• _Your goal_
Within the listing below, locate all lines containing the word "vous". Copy each one.
═══
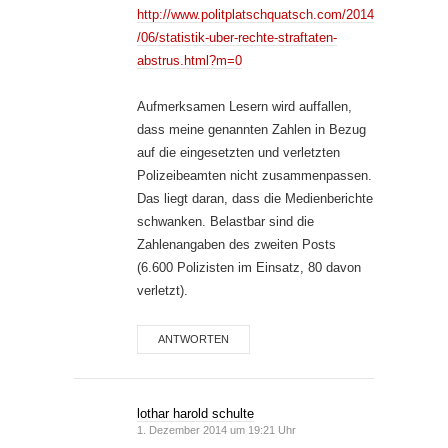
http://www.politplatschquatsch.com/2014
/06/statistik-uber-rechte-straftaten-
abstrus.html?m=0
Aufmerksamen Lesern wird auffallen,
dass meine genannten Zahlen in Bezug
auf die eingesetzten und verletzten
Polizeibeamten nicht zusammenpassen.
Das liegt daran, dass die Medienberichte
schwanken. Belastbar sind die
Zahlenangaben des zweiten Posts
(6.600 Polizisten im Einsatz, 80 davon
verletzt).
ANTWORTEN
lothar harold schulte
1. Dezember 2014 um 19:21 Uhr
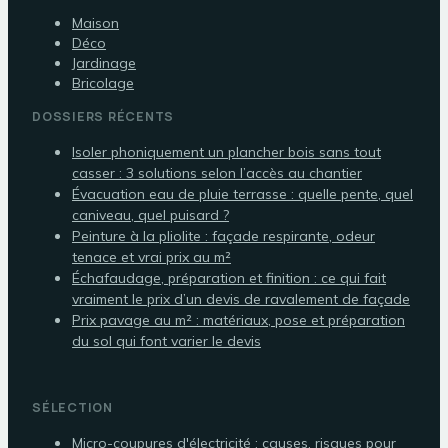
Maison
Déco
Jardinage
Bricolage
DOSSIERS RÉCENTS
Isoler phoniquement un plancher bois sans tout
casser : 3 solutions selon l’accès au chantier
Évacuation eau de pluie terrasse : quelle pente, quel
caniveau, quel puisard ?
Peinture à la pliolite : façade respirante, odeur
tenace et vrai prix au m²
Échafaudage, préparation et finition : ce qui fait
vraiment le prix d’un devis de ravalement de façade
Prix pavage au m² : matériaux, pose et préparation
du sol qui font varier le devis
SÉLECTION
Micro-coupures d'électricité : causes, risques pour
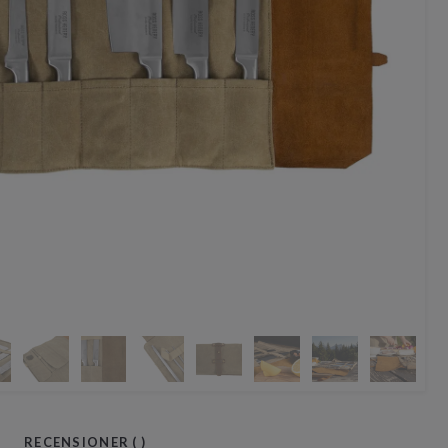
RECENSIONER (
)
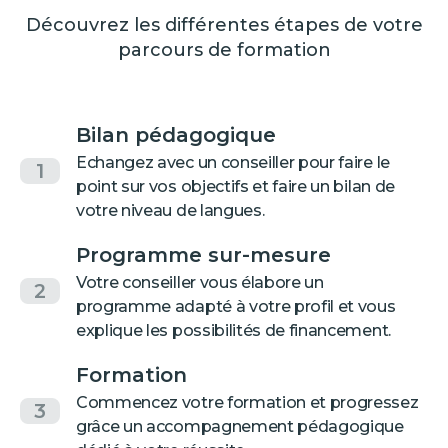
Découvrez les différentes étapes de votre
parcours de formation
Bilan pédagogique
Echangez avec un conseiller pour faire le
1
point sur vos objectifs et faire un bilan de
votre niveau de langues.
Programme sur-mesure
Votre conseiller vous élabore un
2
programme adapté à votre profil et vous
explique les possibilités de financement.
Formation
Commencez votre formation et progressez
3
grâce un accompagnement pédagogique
═══
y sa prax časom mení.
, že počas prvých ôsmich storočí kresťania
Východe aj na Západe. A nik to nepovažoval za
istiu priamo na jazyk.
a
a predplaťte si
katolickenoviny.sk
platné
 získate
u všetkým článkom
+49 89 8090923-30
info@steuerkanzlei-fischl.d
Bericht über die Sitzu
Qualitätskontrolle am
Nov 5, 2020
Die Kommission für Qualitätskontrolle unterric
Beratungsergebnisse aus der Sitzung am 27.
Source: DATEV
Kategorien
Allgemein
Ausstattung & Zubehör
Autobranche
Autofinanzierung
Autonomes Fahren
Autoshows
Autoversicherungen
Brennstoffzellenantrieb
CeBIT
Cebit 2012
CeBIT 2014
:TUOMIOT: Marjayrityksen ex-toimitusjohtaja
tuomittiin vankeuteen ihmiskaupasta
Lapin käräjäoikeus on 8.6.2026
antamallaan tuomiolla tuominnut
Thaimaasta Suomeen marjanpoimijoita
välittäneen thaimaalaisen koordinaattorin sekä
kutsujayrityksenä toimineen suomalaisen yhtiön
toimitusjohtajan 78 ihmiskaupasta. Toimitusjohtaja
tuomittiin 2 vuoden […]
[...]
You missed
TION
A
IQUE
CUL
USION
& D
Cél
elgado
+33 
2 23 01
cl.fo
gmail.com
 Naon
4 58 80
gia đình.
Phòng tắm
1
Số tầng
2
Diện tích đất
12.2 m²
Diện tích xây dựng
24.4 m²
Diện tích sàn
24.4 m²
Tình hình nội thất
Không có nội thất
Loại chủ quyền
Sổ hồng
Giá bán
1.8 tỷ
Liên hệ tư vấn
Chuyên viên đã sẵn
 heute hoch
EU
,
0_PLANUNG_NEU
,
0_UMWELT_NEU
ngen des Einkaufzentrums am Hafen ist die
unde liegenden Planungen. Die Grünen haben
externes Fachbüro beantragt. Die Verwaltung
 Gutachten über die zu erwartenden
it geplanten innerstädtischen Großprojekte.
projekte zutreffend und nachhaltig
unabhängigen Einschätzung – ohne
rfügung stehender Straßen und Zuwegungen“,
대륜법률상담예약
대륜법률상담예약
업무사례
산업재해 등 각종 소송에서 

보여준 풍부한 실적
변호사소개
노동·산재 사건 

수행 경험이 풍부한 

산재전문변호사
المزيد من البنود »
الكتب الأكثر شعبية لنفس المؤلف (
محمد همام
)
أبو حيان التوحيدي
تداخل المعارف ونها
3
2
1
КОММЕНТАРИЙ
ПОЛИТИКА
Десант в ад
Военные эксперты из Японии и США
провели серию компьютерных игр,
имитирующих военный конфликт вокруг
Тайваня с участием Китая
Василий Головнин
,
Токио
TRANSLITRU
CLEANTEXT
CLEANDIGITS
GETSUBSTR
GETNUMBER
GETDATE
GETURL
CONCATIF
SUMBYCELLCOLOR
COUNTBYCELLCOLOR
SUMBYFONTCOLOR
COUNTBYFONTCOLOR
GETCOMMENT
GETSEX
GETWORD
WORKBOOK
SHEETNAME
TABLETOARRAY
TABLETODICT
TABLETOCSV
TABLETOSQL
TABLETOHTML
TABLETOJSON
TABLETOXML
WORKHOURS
═══
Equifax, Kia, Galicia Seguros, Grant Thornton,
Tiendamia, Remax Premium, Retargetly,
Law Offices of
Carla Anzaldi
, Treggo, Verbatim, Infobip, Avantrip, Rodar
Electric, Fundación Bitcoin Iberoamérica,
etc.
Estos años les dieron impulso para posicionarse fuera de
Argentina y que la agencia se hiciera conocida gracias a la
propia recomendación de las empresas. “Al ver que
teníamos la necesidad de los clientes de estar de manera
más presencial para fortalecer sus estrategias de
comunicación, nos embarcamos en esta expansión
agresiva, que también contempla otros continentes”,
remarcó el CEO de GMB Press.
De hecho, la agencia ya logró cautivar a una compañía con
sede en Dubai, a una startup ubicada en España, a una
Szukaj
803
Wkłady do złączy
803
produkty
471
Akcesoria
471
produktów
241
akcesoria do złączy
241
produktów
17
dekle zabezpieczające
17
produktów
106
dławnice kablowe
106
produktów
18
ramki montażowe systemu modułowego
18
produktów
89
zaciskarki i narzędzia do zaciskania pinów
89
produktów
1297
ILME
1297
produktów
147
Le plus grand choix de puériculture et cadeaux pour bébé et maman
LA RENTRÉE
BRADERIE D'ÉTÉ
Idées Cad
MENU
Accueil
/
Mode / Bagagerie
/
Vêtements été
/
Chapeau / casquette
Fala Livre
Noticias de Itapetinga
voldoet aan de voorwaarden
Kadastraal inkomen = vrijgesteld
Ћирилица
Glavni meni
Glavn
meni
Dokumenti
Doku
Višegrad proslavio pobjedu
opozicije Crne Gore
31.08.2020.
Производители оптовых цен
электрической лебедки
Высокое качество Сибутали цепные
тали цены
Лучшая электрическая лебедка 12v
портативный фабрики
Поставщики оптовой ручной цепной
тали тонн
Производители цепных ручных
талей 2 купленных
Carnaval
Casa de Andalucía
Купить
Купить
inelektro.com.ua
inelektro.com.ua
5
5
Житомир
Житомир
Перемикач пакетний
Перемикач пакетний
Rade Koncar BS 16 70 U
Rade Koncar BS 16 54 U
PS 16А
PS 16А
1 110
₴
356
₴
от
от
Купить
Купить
═══
• _Exercise response_
Votre conseiller vous élabore un
programme adapté à votre profil et vous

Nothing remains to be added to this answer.